Ken White on faulty speech tropes

“If you’ve read op-eds about free speech in America, or listened to talking heads on the news, you’ve almost certainly encountered empty, misleading, or simply false tropes about the First Amendment,” argues Los Angeles litigator Ken White in an Atlantic essay. “Those tired tropes are barriers to serious discussions about free speech.” Among verbal gestures that help very little or not at all when you’re trying to establish whether particular speech is protected under current First Amendment law:

* “Not all speech is protected; there are exceptions to the First Amendment.” [true but usually not helpful]

* “This speech isn’t protected, because you can’t shout ‘Fire!’ in a crowded theater.” [see above; also, an empty rhetorical device deployed in a case that’s no longer good law]
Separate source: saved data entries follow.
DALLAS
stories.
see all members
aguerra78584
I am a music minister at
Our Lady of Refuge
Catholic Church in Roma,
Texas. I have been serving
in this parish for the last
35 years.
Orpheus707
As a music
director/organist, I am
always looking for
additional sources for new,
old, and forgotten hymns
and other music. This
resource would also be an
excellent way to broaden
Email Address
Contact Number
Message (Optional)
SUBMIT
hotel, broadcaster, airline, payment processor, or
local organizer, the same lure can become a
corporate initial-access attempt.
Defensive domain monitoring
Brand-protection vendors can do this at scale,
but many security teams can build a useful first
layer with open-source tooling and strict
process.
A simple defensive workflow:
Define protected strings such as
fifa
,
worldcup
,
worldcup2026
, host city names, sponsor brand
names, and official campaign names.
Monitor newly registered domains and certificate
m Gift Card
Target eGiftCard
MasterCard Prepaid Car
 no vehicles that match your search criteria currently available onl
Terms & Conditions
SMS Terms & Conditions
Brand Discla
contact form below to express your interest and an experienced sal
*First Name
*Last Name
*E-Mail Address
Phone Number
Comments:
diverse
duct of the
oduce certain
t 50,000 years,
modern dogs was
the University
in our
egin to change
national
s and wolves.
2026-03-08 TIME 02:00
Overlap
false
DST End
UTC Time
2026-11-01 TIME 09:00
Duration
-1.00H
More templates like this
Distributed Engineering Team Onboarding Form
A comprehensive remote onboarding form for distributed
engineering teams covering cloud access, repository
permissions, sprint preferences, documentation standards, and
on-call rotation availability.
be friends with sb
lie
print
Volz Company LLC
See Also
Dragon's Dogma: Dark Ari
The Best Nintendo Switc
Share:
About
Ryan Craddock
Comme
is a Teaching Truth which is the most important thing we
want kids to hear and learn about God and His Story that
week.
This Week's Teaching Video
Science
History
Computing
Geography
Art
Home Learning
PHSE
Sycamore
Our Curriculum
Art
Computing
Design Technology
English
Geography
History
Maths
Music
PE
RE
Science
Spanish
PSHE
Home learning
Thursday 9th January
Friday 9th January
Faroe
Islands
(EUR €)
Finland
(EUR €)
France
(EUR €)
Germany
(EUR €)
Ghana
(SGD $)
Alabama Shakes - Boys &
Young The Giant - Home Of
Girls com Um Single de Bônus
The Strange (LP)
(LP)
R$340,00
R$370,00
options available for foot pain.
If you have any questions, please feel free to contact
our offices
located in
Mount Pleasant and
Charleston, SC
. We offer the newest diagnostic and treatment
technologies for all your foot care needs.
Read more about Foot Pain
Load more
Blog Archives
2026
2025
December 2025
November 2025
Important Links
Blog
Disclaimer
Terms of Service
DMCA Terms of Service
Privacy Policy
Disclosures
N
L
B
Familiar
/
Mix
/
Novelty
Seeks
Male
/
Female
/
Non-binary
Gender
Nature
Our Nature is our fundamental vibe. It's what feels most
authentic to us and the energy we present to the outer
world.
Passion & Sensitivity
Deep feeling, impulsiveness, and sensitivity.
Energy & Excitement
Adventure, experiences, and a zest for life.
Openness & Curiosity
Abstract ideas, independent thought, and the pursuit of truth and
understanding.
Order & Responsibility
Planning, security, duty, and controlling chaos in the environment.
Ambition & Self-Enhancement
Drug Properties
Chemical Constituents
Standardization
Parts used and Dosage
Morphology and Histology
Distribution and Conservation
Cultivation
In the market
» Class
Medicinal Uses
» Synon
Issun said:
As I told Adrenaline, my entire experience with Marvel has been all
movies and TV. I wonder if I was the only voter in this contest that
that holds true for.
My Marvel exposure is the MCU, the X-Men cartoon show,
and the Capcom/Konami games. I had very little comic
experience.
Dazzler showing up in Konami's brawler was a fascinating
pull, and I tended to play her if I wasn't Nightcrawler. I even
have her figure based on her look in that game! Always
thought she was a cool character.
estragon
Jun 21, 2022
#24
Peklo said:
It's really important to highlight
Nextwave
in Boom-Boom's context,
* “Incitement and threats are not free speech.” [true, but regularly misapplied to speech that does not meet the law’s narrow definitions of these terms]

* “Fighting words are not free speech.” [same, even assuming that Chaplinsky v. New Hampshire (1942) is still good law]

* “Hate speech is not free speech.” [no, it mostly is]

* “Stochastic terrorism is not free speech.” [same]

* “We must balance free speech with [social good].” / “There is a line between free speech and [social evil].”

* “They do it in Europe!”

* “We talked to a professor and a litigator who said this is not protected speech.”

* “This speech may be protected right now, but the law is always changing.”

Watch and (if you’re like me) cheer as Ken dispatches them all.

[cross-posted from Cato at Liberty]

6 Comments

  • A common, tangentially related argument that wasn’t listed was “the First Amendment doesn’t protect against actions by private corporations/universities/etc.” Which, regardless of the degree to which that is true, is usually also irrelevant, as it tends to be used as a counter to people broadly arguing against censorship as a general, societal ill. “Free speech” is both a legal doctrine and an ethical assertion, and defenders of censorship by Twitter/Youtube/private university administrations/etc. willfully conflate the two.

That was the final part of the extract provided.